¿Cómo puede ser que haya gente que se crea estas cosas? No es tan difícil de entender. Primero, la gente se cree lo que quiere creer; segundo, el instinto ovejuno es fuerte en los seres humanos y si toda la gente en tu entorno cree en algo lo más probable es que tú te lo vas a creer también. Una vez entendido esto, no se requiere un salto muy grande de la imaginación para comprender porque hay más de 50 millones de personas en Estados Unidos convencidas de que Biden le robó las elecciones presidenciales al hombre bebé y que, como siempre, los “medios tradicionales” lo sabíamos pero nos pagaron por nuestro silencio.
Vivimos, se afirma, en la era de la posverdad. Evidentemente. El error es pensar que esto es algo nuevo. Es la norma. La humanidad es crédula por naturaleza. A diferencia de otros animales pensamos demasiado, no vivimos en el momento, miramos al futuro y no soportamos la idea de la muerte. Como consecuencia hemos buscado consuelo durante siglos en la reencarnación o en la vida eterna. Si sumamos los que creen que después de morir reaparecemos en la tierra como conejos o mariposas o pangolines a los que están seguros de que, en realidad, no nos moriremos sino que viviremos en el paraíso para siempre, estamos hablando de mucho más de media humanidad.
Todas la culturas a lo largo de todos los tiempos han recurrido a la fe para intentar poner orden en el caos y espantar terrores. Convencerse de que Trump es digno de ser presidente del país más rico y fuerte del mundo, de que semejante bufón es la única barrera ante el apocalipsis, es un disparate, pero no más disparate que creer que se llegará a un mundo mejor a través de religiones laicas como el marxismo o el fascismo, depositando nuestra fe en figuras como Hitler o Stalin o Putin o Xi Jinping.
Hemos estado programados ─no todos pero muchos─ para esperar más de Estados Unidos. Por eso los últimos cuatro años nos han resultado tan chocantes. O, en algunos casos, motivo de celebración. Poner en cuestión, como hizo Trump, un sistema basado en la ley y la libertad individual ha sido un regalo para los que gobiernan a través de la mentira y la fuerza. Eso se fue pero quizá vuelva dentro de un tiempo. Quizá aparezca en Estados Unidos un líder menos inepto que Trump, una persona cuyos impulsos autoritarios vayan acompañados de la astucia necesaria para hacer una revolución de verdad.

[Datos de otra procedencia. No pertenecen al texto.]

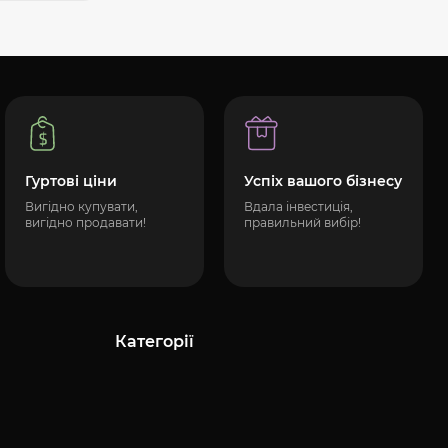
Гуртові ціни
Успіх вашого бізнесу
Вигідно купувати,
Вдала інвестиція,
вигідно продавати!
правильний вибір!
Категорії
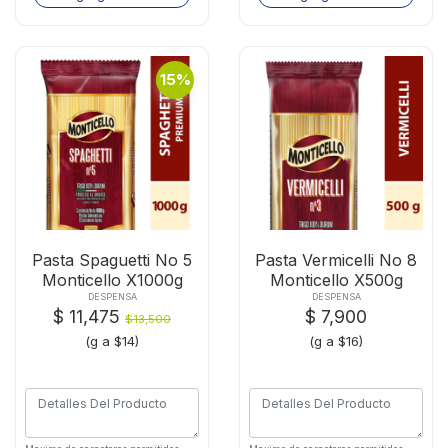
15%
Pasta Spaguetti No 5
Pasta Vermicelli No 8
Monticello X1000g
Monticello X500g
DESPENSA
DESPENSA
$ 11,475
$ 7,900
$13,500
(g a $14)
(g a $16)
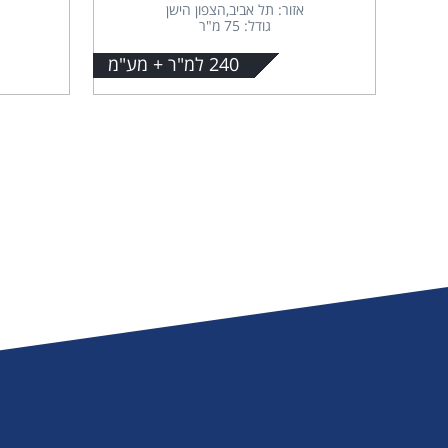
אזור: תל אביב,הצפון הישן
גודל: 75 מ"ר
240 למ"ר + מע"מ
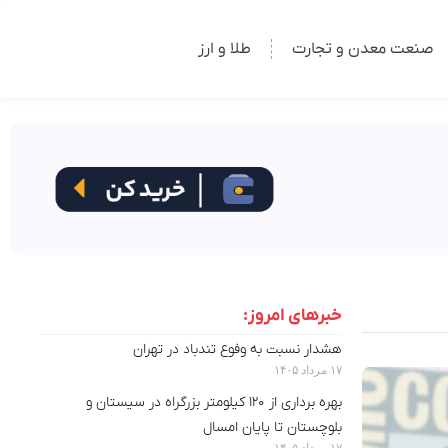
صنعت معدن و تجارت
طلا و ارز
خبرهای امروز:
هشدار نسبت به وفوع تندباد در تهران
۱۷ مرداد ۱۴۰۵
بهره برداری از ۱۲۰ کیلومتر بزرگراه در سیستان و
بلوچستان تا پایان امسال
۱۷ مرداد ۱۴۰۵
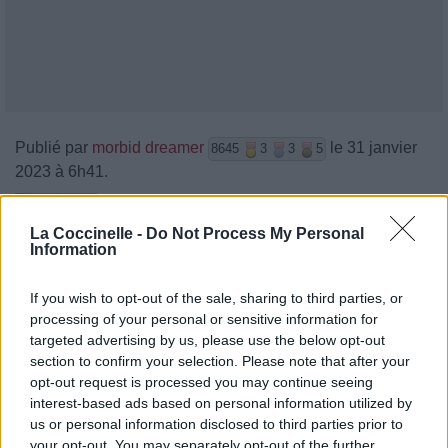
Publié par
morbid dreamer
le 31 janvier
8645
3
3
5
2023 à 6h41.
Chanteurs :
Beabadoobee
Albums :
Fake It Flowers
La Coccinelle -
Do Not Process My Personal
Information
If you wish to opt-out of the sale, sharing to third parties, or
processing of your personal or sensitive information for
Paroles + Traduction
Téléchargement
Vidéos
⇑
targeted advertising by us, please use the below opt-out
section to confirm your selection. Please note that after your
Commentaires
opt-out request is processed you may continue seeing
interest-based ads based on personal information utilized by
us or personal information disclosed to third parties prior to
your opt-out. You may separately opt-out of the further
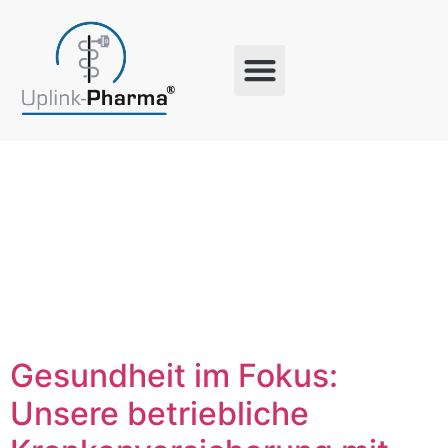
Schlagwort:
Gesundheit
Gesundheit im Fokus:
Unsere betriebliche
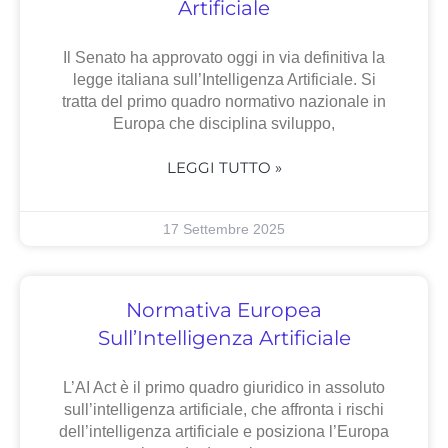
Artificiale
Il Senato ha approvato oggi in via definitiva la
legge italiana sull’Intelligenza Artificiale. Si
tratta del primo quadro normativo nazionale in
Europa che disciplina sviluppo,
LEGGI TUTTO »
17 Settembre 2025
Normativa Europea
Sull’Intelligenza Artificiale
L’AI Act è il primo quadro giuridico in assoluto
sull’intelligenza artificiale, che affronta i rischi
dell’intelligenza artificiale e posiziona l’Europa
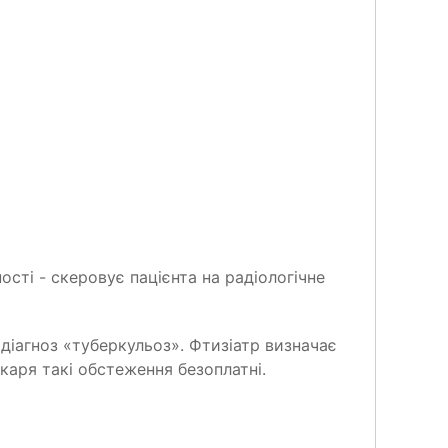
ості - скеровує пацієнта на радіологічне
діагноз «туберкульоз». Фтизіатр визначає
каря такі обстеження безоплатні.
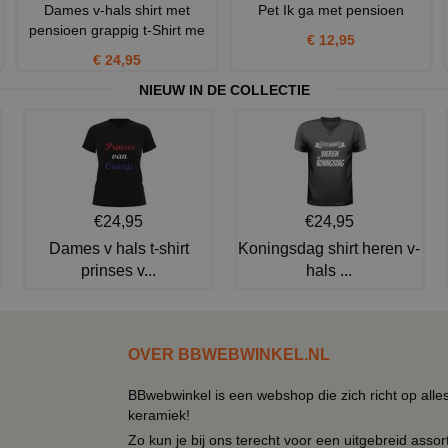
Dames v-hals shirt met
Pet Ik ga met pensioen
pensioen grappig t-Shirt me
€ 12,95
€ 24,95
NIEUW IN DE COLLECTIE
€24,95
€24,95
Dames v hals t-shirt
Koningsdag shirt heren v-
prinses v...
hals ...
OVER BBWEBWINKEL.NL
BBwebwinkel is een webshop die zich richt op alle
keramiek!
Zo kun je bij ons terecht voor een uitgebreid assor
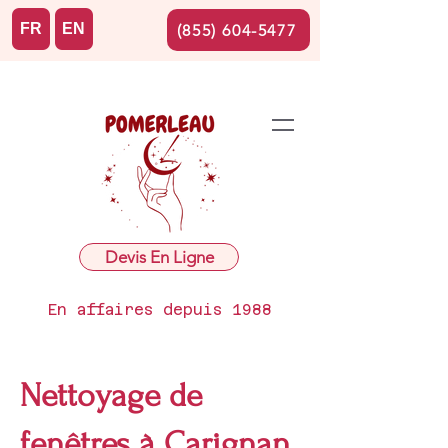
FR
EN
(855) 604-5477
Devis En Ligne
En affaires depuis 1988
Nettoyage de
fenêtres à Carignan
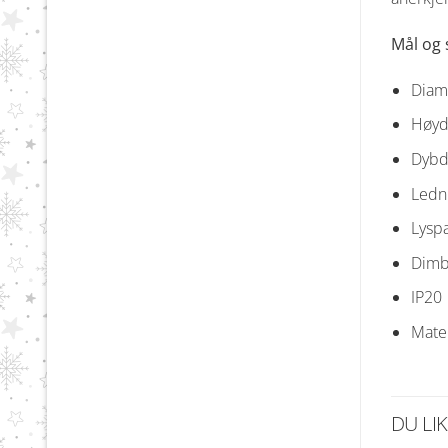
Mål og 
Diam
Høyd
Dybd
Ledni
Lyspæ
Dimba
IP20
Mater
DU LI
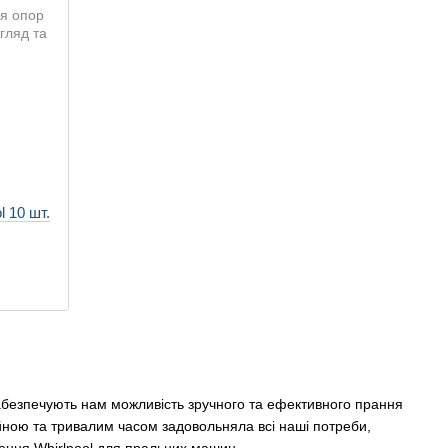
 10 шт.
абезпечують нам можливість зручного та ефективного прання
йною та тривалим часом задовольняла всі наші потреби,
лення Whirlpool для пральних машин.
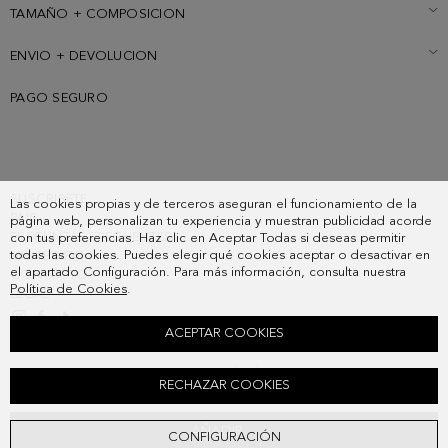
TAMAÑO + COMPOSICION
ENVIO + DEVOLUCION
PAGO SEGURO
SUSCRIBETE
Las cookies propias y de terceros aseguran el funcionamiento de la
PAIS
página web, personalizan tu experiencia y muestran publicidad acorde
PREGUNTAS FRECUENTES
con tus preferencias. Haz clic en Aceptar Todas si deseas permitir
todas las cookies. Puedes elegir qué cookies aceptar o desactivar en
MIS PEDIDOS
el apartado Configuración. Para más información, consulta nuestra
CONTACTO
Política de Cookies
.
LEGAL
ACEPTAR COOKIES
TARJETERO MONEDERO COMBINACIÓN ÚNICA
RECHAZAR COOKIES
48,00 €
AÑADIR
CONFIGURACIÓN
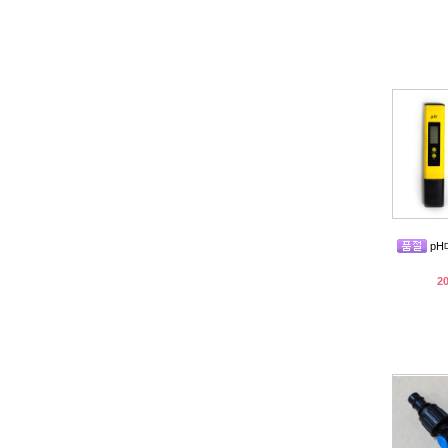
pH메
2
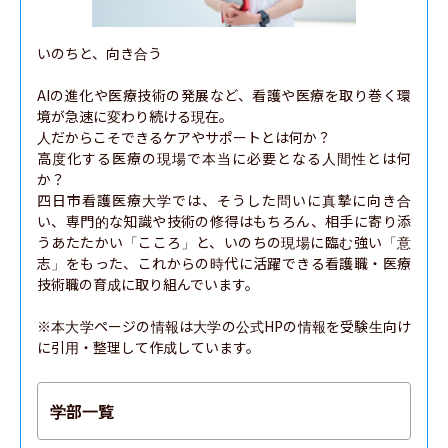
いのちと、向き合う

AIの進化や医療技術の発展など、看護や医療を取り巻く環
境が急速に変わり続ける現在。

人だからこそできるケアやサポートとは何か？

高度化する医療の現場で本当に必要となる人間性とは何
か？

四日市看護医療大学では、そうした問いに真摯に向き合
い、専門的な知識や技術の修得はもちろん、相手に寄り添
うあたたかい「こころ」と、いのちの現場に臨む強い「意
志」をもった、これからの時代に活躍できる看護職・医療
技術職の育成に取り組んでいます。

※本大学ページの情報は大学の公式HPの情報を受験生向け
に引用・整理して作成しています。
学部一覧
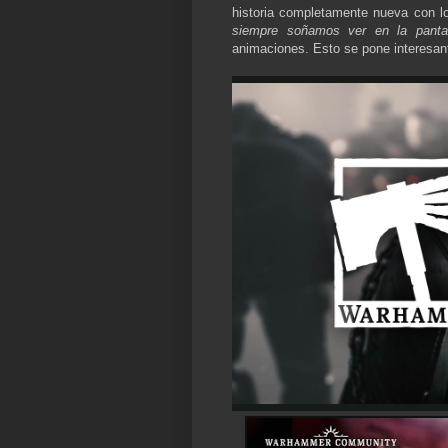
historia completamente nueva con 
siempre soñamos ver en la panta
animaciones. Esto se pone interesan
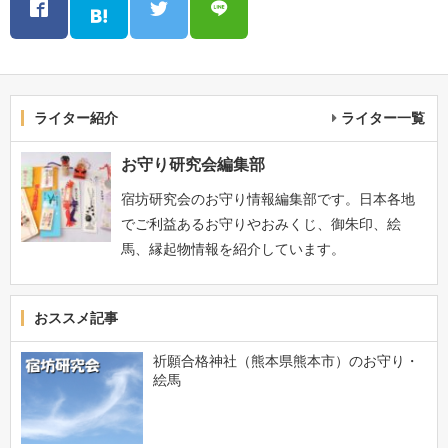
ライター紹介
ライター一覧
お守り研究会編集部
宿坊研究会のお守り情報編集部です。日本各地
でご利益あるお守りやおみくじ、御朱印、絵
馬、縁起物情報を紹介しています。
おススメ記事
祈願合格神社（熊本県熊本市）のお守り・
絵馬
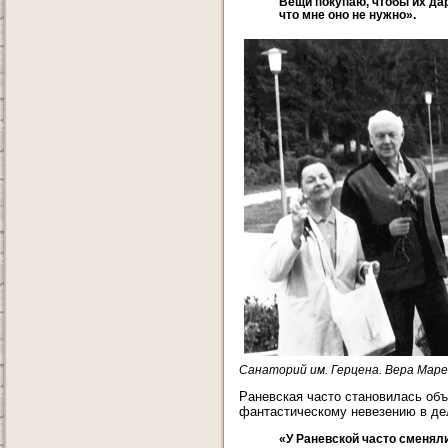
Вещи покупаю, чтобы их дар
что мне оно не нужно».
Санаторий им. Герцена. Вера Маре
Раневская часто становилась объ
фантастическому невезению в де
«У Раневской часто сменял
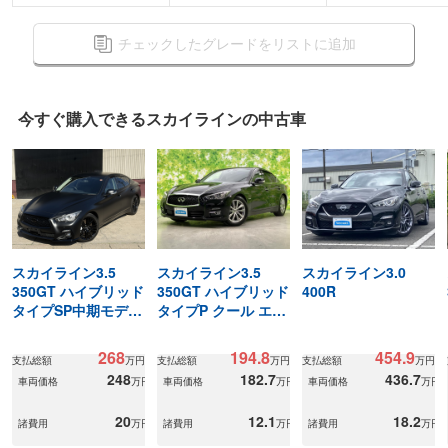
チェックしたグレードをリストに追加
今すぐ購入できる
スカイラインの
中古車
スカイライン3.5
スカイライン3.5
スカイライン3.0
350GT ハイブリッド
350GT ハイブリッド
400R
タイプSP中期モデ
タイプP クール エク
ル/マットブラック全
スクルーシブ
塗装
268
194.8
454.9
支払総額
万円
支払総額
万円
支払総額
万円
248
182.7
436.7
車両価格
万円
車両価格
万円
車両価格
万円
20
12.1
18.2
諸費用
万円
諸費用
万円
諸費用
万円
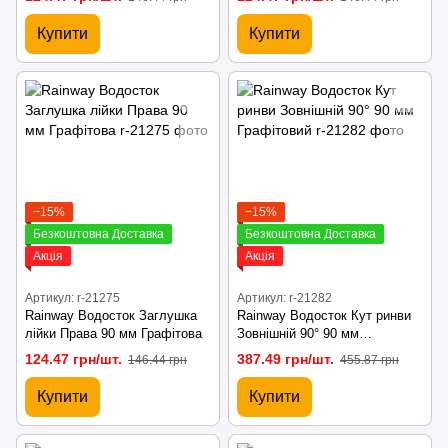
Купити
Купити
−15%
−15%
Безкоштовна Доставка
Безкоштовна Доставка
Акція
Акція
Артикул: r-21275
Артикул: r-21282
Rainway Водосток Заглушка
Rainway Водосток Кут ринви
лійки Права 90 мм Графітова
Зовнішній 90° 90 мм
Графітовий
124.47 грн/шт.
387.49 грн/шт.
146.44 грн
455.87 грн
Купити
Купити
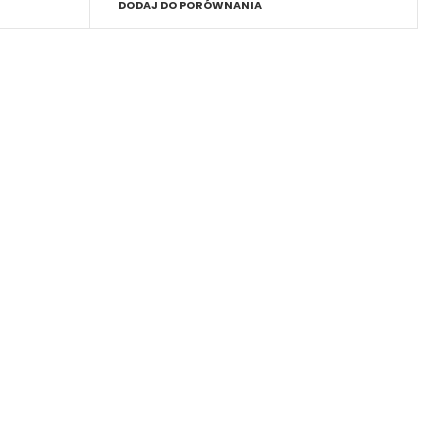
DODAJ DO PORÓWNANIA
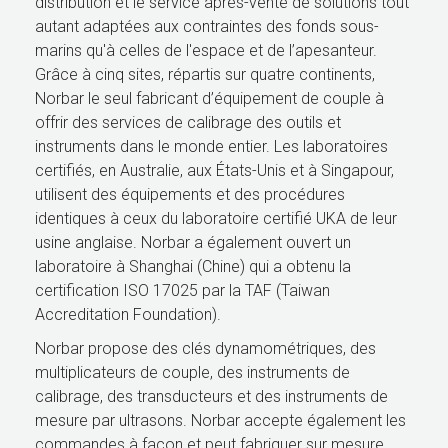
distribution et le service après-vente de solutions tout
autant adaptées aux contraintes des fonds sous-
marins qu'à celles de l'espace et de l’apesanteur.
Grâce à cinq sites, répartis sur quatre continents,
Norbar le seul fabricant d’équipement de couple à
offrir des services de calibrage des outils et
instruments dans le monde entier. Les laboratoires
certifiés, en Australie, aux États-Unis et à Singapour,
utilisent des équipements et des procédures
identiques à ceux du laboratoire certifié UKA de leur
usine anglaise. Norbar a également ouvert un
laboratoire à Shanghai (Chine) qui a obtenu la
certification ISO 17025 par la TAF (Taiwan
Accreditation Foundation).
Norbar propose des clés dynamométriques, des
multiplicateurs de couple, des instruments de
calibrage, des transducteurs et des instruments de
mesure par ultrasons. Norbar accepte également les
commandes à façon et peut fabriquer sur mesure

Una de las fantasías de la izquierda es que Trump ha sido un fascista. Ridículo. Mussolini, que sí lo era, definió el fascismo a la perfección: “Todo dentro del Estado, nada fuera del Estado, nada contra el Estado”. Trump no llegó ni de cerca. Logró tener en su contra a la CIA y a la FBI, a la mayor parte del funcionariado, a los jueces, a los militares. La noción de que iba a ser capaz de orquestar un golpe de estado solo se la podía creer gente más alejada de la realidad de lo normal.
Siendo la democracia el sistema de gobierno menos peor que se ha inventado hasta la fecha, es un alivio ver de nuevo a una persona en la Casa Blanca que lo va a custodiar e intentar preservar. Muchos se preguntan si Biden será capaz de hacer los cambios a los que aspira. Quizá, pero eso no es lo más importante. Como la experiencia trumpera nos ha demostrado, la prioridad de un presidente en un país con tanto loco suelto como Estados Unidos tiene que ser defender la civilización contra el delirio.
Por eso, y no por lo que logró o no logró hacer, Barack Obama fue un buen presidente. Por eso lo será Joseph Biden, una persona adulta y decente cuyo compromiso con los valores esenciales de la democracia nos recuerda algo que Trump casi nos hizo olvidar, que Estados Unidos tiene sus defectos pero que hay cosas peores, que hay locos más locos que otros, que hay regímenes como el de Rusia o el de China, ambos crueles y represivos, ambos con el recuerdo reciente de grandes fantasías fallidas.